Data Science

Harnessing GPU Acceleration for Multi-Label Classification with RAPIDS cuML

Modern classification workflows often require classifying individual records and data points into multiple categories instead of just assigning a single label.

Open-source Python libraries like scikit-learn make it easier to build models for these multi-label problems. Several models have built-in support for multi-label datasets, and a simple scikit-learn utility function enables using those that don’t for these use cases, too.

However, training these multi-label models is computationally expensive, and CPU-based infrastructure can’t keep up with the volume of data enterprises are generating every year.

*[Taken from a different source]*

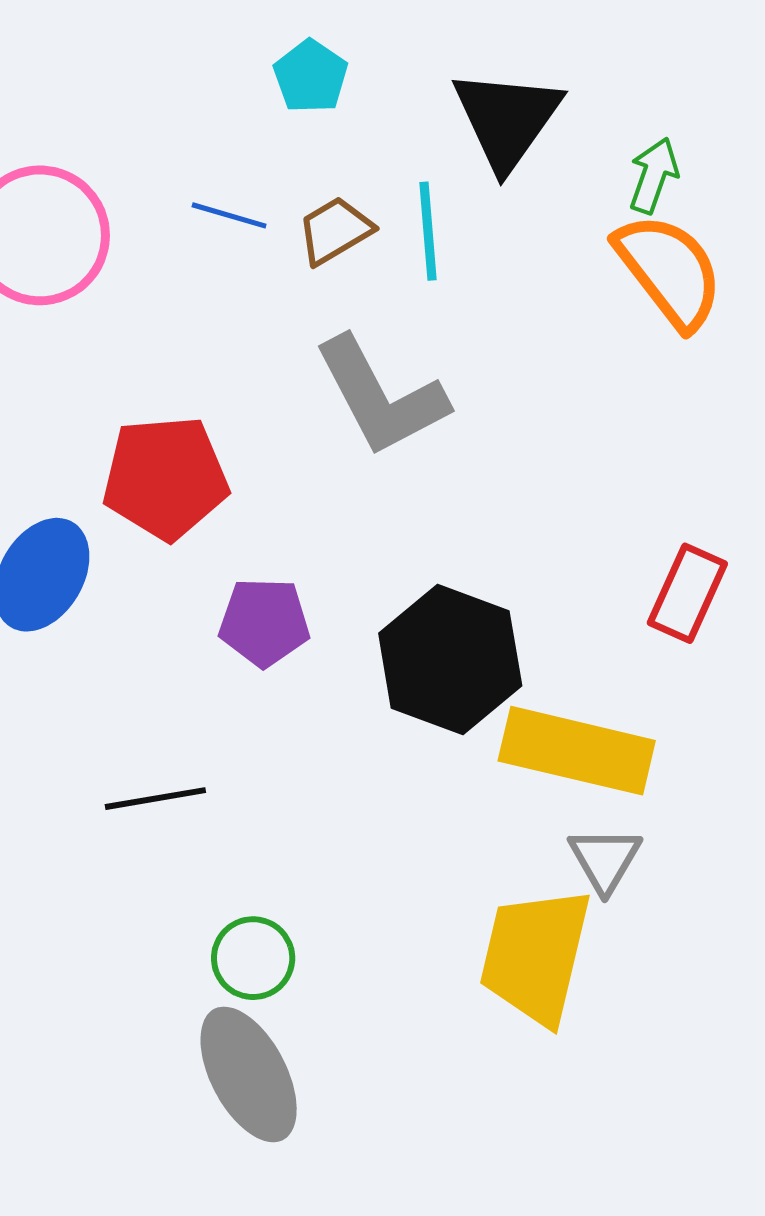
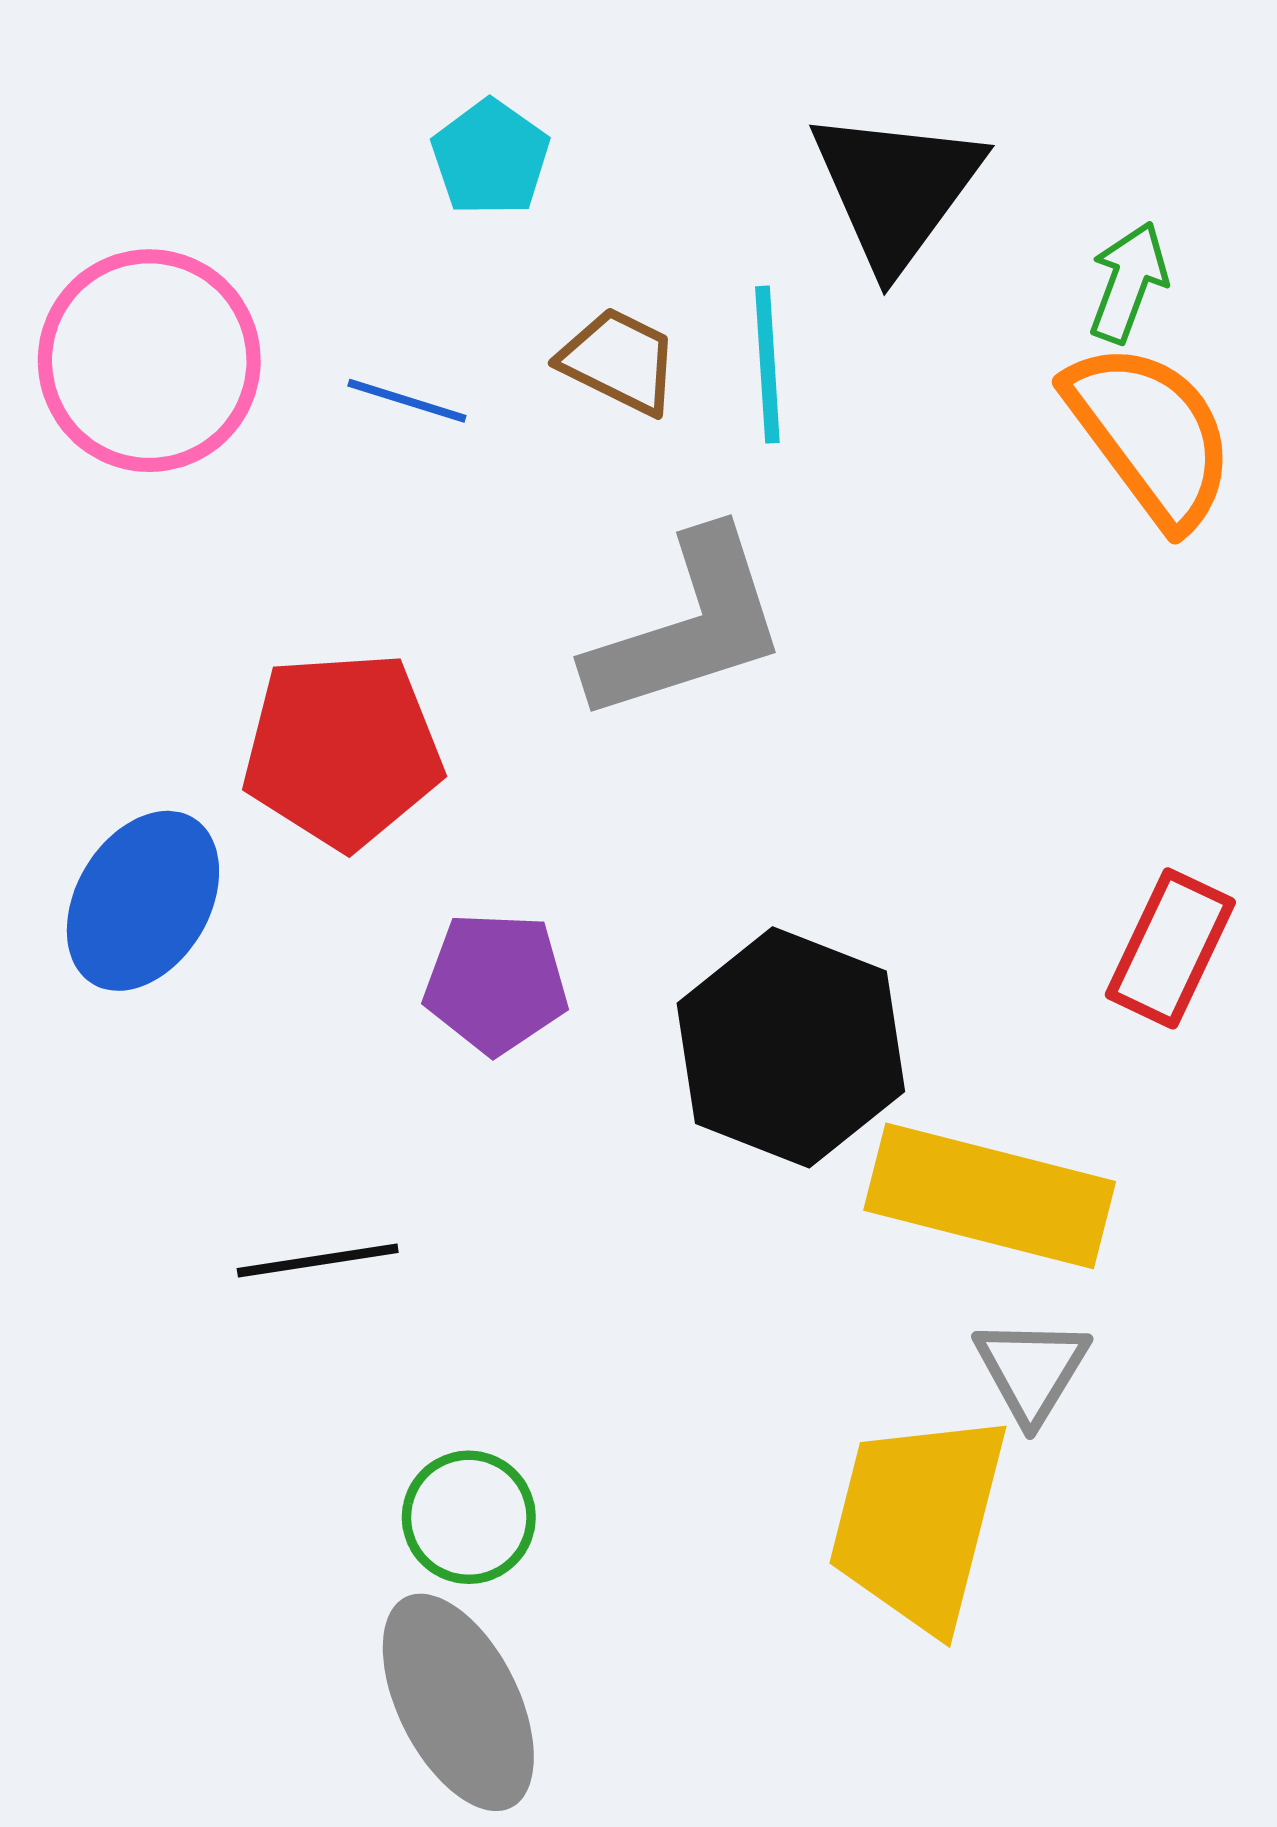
cyan pentagon: (311, 76) -> (491, 158), moved
blue line: (229, 215) -> (407, 401), moved
brown trapezoid: (335, 230) -> (619, 361), turned 56
gray L-shape: (381, 397) -> (688, 627), turned -81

RAPIDS is a collection of open-source GPU-accelerated data science and AI libraries. cuML is a GPU-accelerated machine learning library for Python with a scikit-learn compatible API.

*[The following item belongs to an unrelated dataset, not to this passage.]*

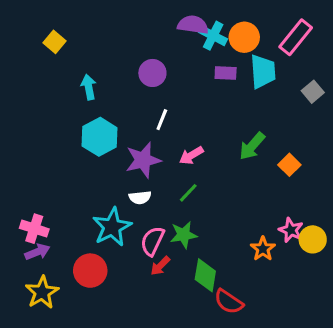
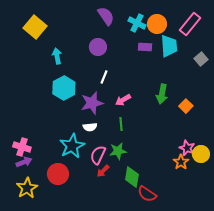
purple semicircle: (193, 25) -> (106, 16), moved, turned 48
yellow square: (54, 42) -> (35, 27), size x1.6
green arrow: (252, 146) -> (162, 94), turned -30
green line: (188, 193) -> (121, 124), turned -48
orange star: (263, 249) -> (181, 162), moved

In this blog post, we show how RAPIDS cuML makes it easy to unlock large speedups for multi-label machine learning workflows with accelerated computing.

Why multi-label classification?

In some enterprise use cases, the goal is to build models to predict a single label for every record. Payment processors need to flag whether a transaction is valid or fraudulent, and manufacturers may need to identify specific products from sensor or camera data to route appropriately within a distribution center.

In each of these scenarios, the labels are mutually exclusive. A transaction is either valid or fraudulent — but not both.

Multi-label classification is used when we don’t have mutually exclusive categories.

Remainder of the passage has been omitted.